Wojciech Pilorz wrote:
> CentOS Wiki tip proposal: Copy/verify files from CD/DVD quickly
> If you want to copy a lot of files from CD or DVD, or verify md5 or
> sha1 of a large number of files, keep in mind that CD/DVD drive seeks
> are expensive and if are avoided as much as possible, the task could
> be completed faster (and quieter).
> Method 1.
> Copy the image to hard disk and loopback mount it.
> a) copying image
> assuming device is /dev/dvd and disk is either a single-session CD or
> CD-RW single session recorded in DAO mode, or DVD+RW recorded with
> growisofs
> $ dd if=/dev/dvd bs=2k of=hard_disk_directory/imagename.iso
> It the media is a single-session CD or CD-RW recorded in TAO mode,
> there are unreadable sectors at end of session, you need to determine
> size:
> $ isosize -x /dev/dvd
> results are like this:
> sector count: 346739, sector size: 2048
> note sector count and read image using dd:
> $ dd if=/dev/dvd bs=2k count=sector_count_value 
> of=destination_image_file_path
> Then, become root (e.g. using su), and
> make mount point if needed, mount the image:
> # mkdir -p /mnt/loop/myimage
> # mount -o ro,loop destination_image_file_path /mnt/loop/myimage
> Now you can use files in /mnt/loop/myimage, CD/DVD media is not needed.
> NOTES on loopback method:
> - needs root for lopback mount
Can be overcome with appropriate mount options in /etc/fstab or 
/etc/auto.misc (for example)
[summer at ns ~]$ grep loop /etc/auto.misc | head -2
S1      -fstype=iso9660,ro,nosuid,nodev,noexec,loop 
S2      -fstype=iso9660,ro,nosuid,nodev,noexec,loop 

> - will work only for single session media (or first session of
> multi-session media)
> - no seeks when reading DV/DVD media, but entire media is being read,
> justified only if you need to read most of the files, or a number of
> file multiple times
> Method 2
> Access files in physical media order
> You could observe, that (most of the time) inode numbers of files in
> ISO9660 filesystem mounted on Linux are increasing as the start sector
> numer of file increase (within a single session).
> So to minimize seek operations access files in increasing inode value 
> order.
> Please use attached scripts
> flist_by_inum.pl - sort file list by file inode number
> flist_by_inum.pl - sort md5/sha1 list by file inode number
> Mount the CD/DVD media, let us assume the mount point is /mnt/dvd
> If you want to copy some or all regular files to destination_directory, run
> cd /mnt/dvd
> find . -type f -print0 | flist_by_inum.pl -0 | cpio -p0md 
> destination_directory
> You can of course give find utility some files/directories instead of .,
> as well as any criteria.
> If you are sure no file name contain white-space, etc, you can remove -0 
> and 0:
> find . -type f -print | flist_by_inum.pl | cpio -pmd destination_directory

I've not tested this, but "it should work."

find . -type f \
	| while read f ; do echo $(stat -c %i $f) " ' $f ; done \
	| sort -n

> If you want to verify SHA1 fo the files, do the following:
> cd /mnt/dvd
> cat sha1sum_file | mdlist_by_inum.pl | sha1sum -wc > ~/verify.rslt
> 2>~/verify.msg
> - no root privileges needed
> - should work for multi-session discs (although with some seeks)
> - only files needed are accessed
> - method also useful for accessing files on loopback-mounted images
> located on DVD

Much of this is "black majick" that few users will even think of pursuing.

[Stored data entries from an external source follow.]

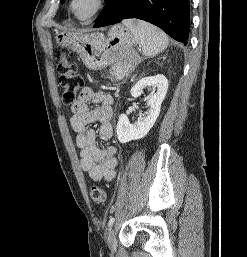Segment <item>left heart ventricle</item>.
Segmentation results:
<instances>
[{"label":"left heart ventricle","mask_w":247,"mask_h":257,"mask_svg":"<svg viewBox=\"0 0 247 257\" xmlns=\"http://www.w3.org/2000/svg\"><path fill=\"white\" fill-rule=\"evenodd\" d=\"M93 6L94 0H76L74 9L79 16L84 17L90 13Z\"/></svg>","instance_id":"1"}]
</instances>
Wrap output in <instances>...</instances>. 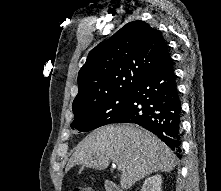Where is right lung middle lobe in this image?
Segmentation results:
<instances>
[{
  "mask_svg": "<svg viewBox=\"0 0 221 191\" xmlns=\"http://www.w3.org/2000/svg\"><path fill=\"white\" fill-rule=\"evenodd\" d=\"M132 96V91H127L75 112L71 128L88 132L103 125L116 123L128 110Z\"/></svg>",
  "mask_w": 221,
  "mask_h": 191,
  "instance_id": "dd1d6c3e",
  "label": "right lung middle lobe"
}]
</instances>
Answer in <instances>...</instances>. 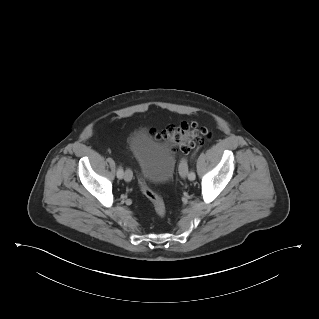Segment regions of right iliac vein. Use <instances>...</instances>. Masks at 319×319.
I'll use <instances>...</instances> for the list:
<instances>
[{
	"label": "right iliac vein",
	"instance_id": "obj_1",
	"mask_svg": "<svg viewBox=\"0 0 319 319\" xmlns=\"http://www.w3.org/2000/svg\"><path fill=\"white\" fill-rule=\"evenodd\" d=\"M132 177H133L132 171L130 169H126L124 173V180L126 182H130L132 180Z\"/></svg>",
	"mask_w": 319,
	"mask_h": 319
}]
</instances>
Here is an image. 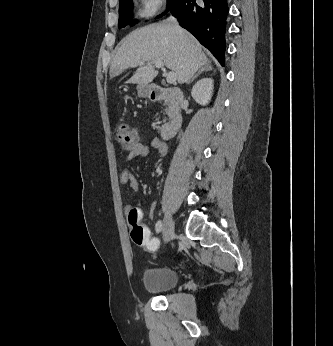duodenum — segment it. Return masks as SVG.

I think media verification should be build directly into the the burning 
tools, cdrecord (or whatever is is now) and growisofs, as it is in 
hdiutil in OS X. It's easy to find how to verify a burn if it's built 
into the burning tool and documented in the man page. Doing it in the 
GUI as at present doesn't work for those who don't use the gui.

I can attest that seeking is a major pain. I've been having problems 
with DVD coasters, and no indication from growisofs that there was a 
problem. I tried a file-by-file comparison by md5sum but it really is 
too tedious.

Since most of my DVDs are full of rpms , a suitable incantation of rpm 
isn't too bad.

growisofs could compute an md5sum (or sha1sum) as it writes, then read 
back and check. As it knows how much to read, it's far more reliable 
than most users {c,w}ould do.